Since \(\ell (\varvec{\theta })\) is the discrepancy function in Eq. (3), \(q(\varvec{x};\varvec{\theta })\) becomes a logarithm of density function of normal distribution; in this case, Condition 3.1 is satisfied. The following proposition shows that the prenet estimator converges almost surely to a true parameter which minimizes the quartimin criterion when \(\rho \rightarrow 0\) as \(n\rightarrow \infty \).

Proposition 3

Assume that Condition 3.1 is satisfied. We denote by \(\Theta _q^*\) a set of true solutions of the following quartimin problem.
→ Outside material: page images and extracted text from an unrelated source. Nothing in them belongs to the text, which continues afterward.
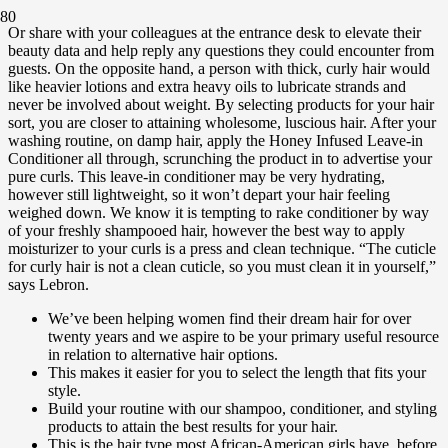
Or share with your colleagues at the entrance desk to elevate their
beauty data and help reply any questions they could encounter from
guests. On the opposite hand, a person with thick, curly hair would
like heavier lotions and extra heavy oils to lubricate strands and
never be involved about weight. By selecting products for your hair
sort, you are closer to attaining wholesome, luscious hair. After your
washing routine, on damp hair, apply the Honey Infused Leave-in
Conditioner all through, scrunching the product in to advertise your
pure curls. This leave-in conditioner may be very hydrating,
however still lightweight, so it won’t depart your hair feeling
weighed down. We know it is tempting to rake conditioner by way
of your freshly shampooed hair, however the best way to apply
moisturizer to your curls is a press and clean technique. “The cuticle
for curly hair is not a clean cuticle, so you must clean it in yourself,”
says Lebron.
We’ve been helping women find their dream hair for over
twenty years and we aspire to be your primary useful resource
in relation to alternative hair options.
This makes it easier for you to select the length that fits your
style.
Build your routine with our shampoo, conditioner, and styling
products to attain the best results for your hair.
This is the hair type most African-American girls have, before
$$\begin{aligned} \min _{\varvec{\theta }\in \Theta }P_{\mathrm {qmin}}(\varvec{\Lambda })\;\text { subject to }\; \ell _*(\varvec{\theta })=\min _{\varvec{\theta }\in \Theta }\ell _*(\varvec{\theta }). \end{aligned}$$

Let \(\rho _n\) (\(n = 1,2,\dots \)) be a sequence that satisfies \(\rho _n > 0\) and \(\lim _{n \rightarrow \infty }\rho _n = 0\). Let the prenet solution with \(\gamma \rightarrow 0\) and \(\rho = \rho _n\) be \(\hat{\varvec{\theta }}_{\rho _n}\). Then we obtain

$$\begin{aligned} \lim _{n \rightarrow \infty }d(\hat{\varvec{\theta }}_{\rho _n},\Theta _q^*) = 0\quad a.s., \end{aligned}$$

where \(d({a},B)=\inf _{{b}\in B}d({a},{b})\).

Proof

The proof is given in Appendix A.2. \(\square \)

Remark 3.1

Proposition 3 uses a set of true solutions \(\Theta _q^*\) instead of one true solution \(\varvec{\theta }_q^*\). This is because even if the quartimin solution does not have a rotational indeterminacy, it still has an indeterminacy with respect to sign and permutation of columns of the loading matrix.

Remark 3.2

The Geomin criterion (Yates, 1987) often produces a loading matrix similar to that obtained by the Quartimin criterion (Asparouhov and Muthén 2009). For the Geomin criterion, we add a small number to the loadings to address the identifiability problem (Hattori et al., 2017). Meanwhile, the prenet does not suffer from such a problem. The detailed discussion is described in Section S3 in the supplemental material.

4 Algorithm

It is well known that the solutions estimated by the lasso-type penalization methods are not usually expressed in a closed form because the penalty term includes an indifferentiable function. As the objective function of the prenet is nonconvex, it is not easy to construct an efficient algorithm to obtain a global minimum. Here, we use the generalized EM algorithm, in which the latent factors are considered to be missing values. The complete-data log-likelihood function is increased with the use of the coordinate descent algorithm (Friedman et al., 2010), which is commonly used in the lasso-type penalization. Although our proposed algorithm is not guaranteed to attain the global minimum, our algorithm decreases the objective function at each step. The update equation of the algorithm and its complexity are presented in Appendix B.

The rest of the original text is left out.